Why I Love This Recipe
I first stumbled upon this recipe during a busy week when I was craving something crunchy yet healthy. The simplicity of the ingredients made it an instant favorite. I love how the chickpeas transform from a plain staple into a flavorful snack with just a few steps and minimal effort.
Why You’ll Love It Too
- Quick and easy to prepare in under 20 minutes.
- Perfect for satisfying those salty cravings.
- Family-friendly and a great way to introduce more legumes.
- Versatile flavor that pairs well with various dips.
- Gluten-free and plant-based, fitting many dietary needs.
Ingredient Notes
1 cup canned chickpeas, drained and rinsed for convenience. You can also use dried chickpeas, just ensure they are cooked. 2 tablespoons soy sauce adds depth; tamari works for gluten-free. 1 pound of fresh spinach gives a nutritious boost; kale is a great alternative. 1/2 cup sesame seeds for a nutty crunch; swap with pumpkin seeds if needed.
Step-by-Step Instructions
- Step 1: Preheat your oven to 400°F (200°C) and line a baking sheet with parchment paper.
- Step 2: In a bowl, combine the chickpeas, soy sauce, and half the sesame seeds.
- Toss to coat evenly.
- Step 3: Spread the chickpeas on the baking sheet and bake for 15 minutes or until crispy, stirring halfway through.

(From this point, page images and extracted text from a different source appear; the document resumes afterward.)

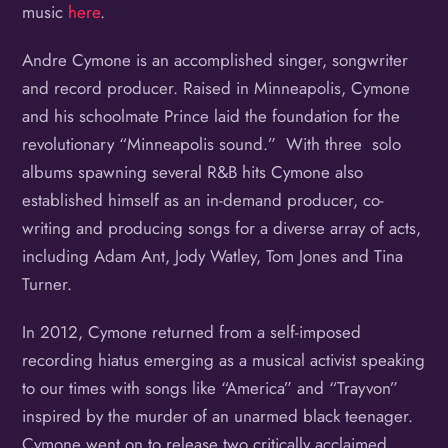
music
here
.
Andre Cymone is an accomplished singer, songwriter
and record producer. Raised in Minneapolis, Cymone
and his schoolmate Prince laid the foundation for the
revolutionary “Minneapolis sound.” With three solo
albums spawning several R&B hits Cymone also
established himself as an in-demand producer, co-
writing and producing songs for a diverse array of acts,
including Adam Ant, Jody Watley, Tom Jones and Tina
Turner.
In 2012, Cymone returned from a self-imposed
recording hiatus emerging as a musical activist speaking
to our times with songs like “America” and “Trayvon”
inspired by the murder of an unarmed black teenager.
Cymone went on to release two critically acclaimed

- Step 4: In a skillet over medium heat, sauté the spinach until wilted, then mix in the baked chickpeas and remaining sesame seeds before serving.
Things I’ve Learned
If your chickpeas aren’t crispy enough, bake them a few minutes longer. Store leftovers in an airtight container for up to 3 days. For meal prep, you can marinate the chickpeas in the soy sauce ahead of time. Reheating in the oven for a few minutes restores their crunch.
FAQs
Q: Can I substitute any of the ingredients?
A: Yes, most ingredients can be substituted with similar alternatives while maintaining the overall flavor profile.
Q: Can I make this vegan?
A: Yes, substitute any dairy products with plant-based alternatives and ensure all ingredients are vegan-friendly.
Q: How should I store leftovers?
A: Store covered in the refrigerator for up to 3 days for best quality and freshness.
Four-Ingredient Soy-Glazed Chickpeas
Ingredients
- 1 cup canned chickpeas
- 2 tablespoons soy sauce
- 1 pound fresh spinach
- 1/2 cup sesame seeds
Instructions
- Preheat your oven to 400°F (200°C) and line a baking sheet with parchment paper.
- In a bowl, combine the chickpeas, soy sauce, and half the sesame seeds. Toss to coat evenly.
- Spread the chickpeas on the baking sheet and bake for 15 minutes or until crispy, stirring halfway through.
- In a skillet over medium heat, sauté the spinach until wilted, then mix in the baked chickpeas and remaining sesame seeds before serving.
This recipe has become a go-to favorite in my kitchen, and I hope it brings as much joy to your table as it does to mine!